Below are some records. Return exactly the lines from the one containing "Optimization Notice (575, 1706)" through the one containing "Careers (650, 1829)", both included, and only those.

━━━━━ Material for the task

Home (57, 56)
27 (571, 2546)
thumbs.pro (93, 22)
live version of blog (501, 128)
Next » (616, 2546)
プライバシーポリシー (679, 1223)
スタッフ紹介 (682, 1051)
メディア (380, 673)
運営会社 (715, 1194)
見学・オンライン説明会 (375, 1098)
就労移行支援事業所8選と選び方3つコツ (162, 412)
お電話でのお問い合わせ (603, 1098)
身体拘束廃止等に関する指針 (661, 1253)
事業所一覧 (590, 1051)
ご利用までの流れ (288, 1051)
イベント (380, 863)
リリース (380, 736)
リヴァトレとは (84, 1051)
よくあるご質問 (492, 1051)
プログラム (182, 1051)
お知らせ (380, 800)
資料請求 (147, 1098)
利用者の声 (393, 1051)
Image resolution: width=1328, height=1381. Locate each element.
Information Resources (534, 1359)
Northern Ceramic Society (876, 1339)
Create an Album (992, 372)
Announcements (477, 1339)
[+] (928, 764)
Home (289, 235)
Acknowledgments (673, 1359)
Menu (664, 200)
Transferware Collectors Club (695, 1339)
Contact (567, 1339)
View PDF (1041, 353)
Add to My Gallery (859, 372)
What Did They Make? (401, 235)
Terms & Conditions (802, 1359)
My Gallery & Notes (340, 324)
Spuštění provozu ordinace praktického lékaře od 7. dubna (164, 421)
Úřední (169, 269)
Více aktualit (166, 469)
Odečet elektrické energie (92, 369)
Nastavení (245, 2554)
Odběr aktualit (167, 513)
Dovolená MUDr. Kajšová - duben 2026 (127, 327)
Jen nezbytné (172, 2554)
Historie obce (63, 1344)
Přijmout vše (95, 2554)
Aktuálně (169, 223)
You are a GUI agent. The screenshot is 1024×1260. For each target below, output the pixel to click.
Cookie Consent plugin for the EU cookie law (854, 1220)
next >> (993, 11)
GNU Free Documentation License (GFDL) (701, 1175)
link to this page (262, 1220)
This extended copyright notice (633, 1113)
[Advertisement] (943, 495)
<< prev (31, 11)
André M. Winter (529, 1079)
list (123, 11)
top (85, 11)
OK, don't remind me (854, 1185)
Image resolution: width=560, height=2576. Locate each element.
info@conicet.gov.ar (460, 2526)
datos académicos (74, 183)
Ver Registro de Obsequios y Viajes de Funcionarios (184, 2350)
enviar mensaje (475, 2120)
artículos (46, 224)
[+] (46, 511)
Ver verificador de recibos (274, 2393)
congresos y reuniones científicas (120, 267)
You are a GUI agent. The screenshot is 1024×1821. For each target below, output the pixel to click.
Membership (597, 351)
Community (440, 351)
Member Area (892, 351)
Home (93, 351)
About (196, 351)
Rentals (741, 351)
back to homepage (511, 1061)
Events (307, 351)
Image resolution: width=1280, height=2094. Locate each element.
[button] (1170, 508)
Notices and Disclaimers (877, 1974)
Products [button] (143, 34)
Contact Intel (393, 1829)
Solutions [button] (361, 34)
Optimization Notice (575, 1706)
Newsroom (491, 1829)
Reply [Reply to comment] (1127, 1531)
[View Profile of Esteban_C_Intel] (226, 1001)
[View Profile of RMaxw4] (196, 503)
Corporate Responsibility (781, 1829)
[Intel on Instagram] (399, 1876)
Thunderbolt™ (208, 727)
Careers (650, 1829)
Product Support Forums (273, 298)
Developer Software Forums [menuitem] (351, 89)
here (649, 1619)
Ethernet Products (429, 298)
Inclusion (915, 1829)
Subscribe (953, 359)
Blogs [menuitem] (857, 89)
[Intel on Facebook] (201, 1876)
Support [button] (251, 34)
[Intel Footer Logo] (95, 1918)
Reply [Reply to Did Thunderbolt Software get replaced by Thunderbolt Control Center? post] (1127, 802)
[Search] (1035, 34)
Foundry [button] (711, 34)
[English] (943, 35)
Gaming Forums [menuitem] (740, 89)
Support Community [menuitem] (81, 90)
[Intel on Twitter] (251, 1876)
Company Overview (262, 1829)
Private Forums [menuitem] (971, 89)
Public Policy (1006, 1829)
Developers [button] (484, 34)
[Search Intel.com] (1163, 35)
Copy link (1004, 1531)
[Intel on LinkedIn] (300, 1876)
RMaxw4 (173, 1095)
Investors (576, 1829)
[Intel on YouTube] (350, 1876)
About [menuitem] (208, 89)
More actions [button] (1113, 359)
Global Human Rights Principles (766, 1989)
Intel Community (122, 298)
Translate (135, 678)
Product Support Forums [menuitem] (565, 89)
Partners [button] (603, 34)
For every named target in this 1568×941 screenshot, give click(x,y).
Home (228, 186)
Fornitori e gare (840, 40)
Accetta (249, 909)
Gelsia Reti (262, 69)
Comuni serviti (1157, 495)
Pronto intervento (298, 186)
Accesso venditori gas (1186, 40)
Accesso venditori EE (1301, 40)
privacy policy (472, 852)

━━━━━━━━━━

Solution to the exercise >>
Optimization Notice (575, 1706)
Newsroom (491, 1829)
Reply [Reply to comment] (1127, 1531)
[View Profile of Esteban_C_Intel] (226, 1001)
[View Profile of RMaxw4] (196, 503)
Corporate Responsibility (781, 1829)
[Intel on Instagram] (399, 1876)
Thunderbolt™ (208, 727)
Careers (650, 1829)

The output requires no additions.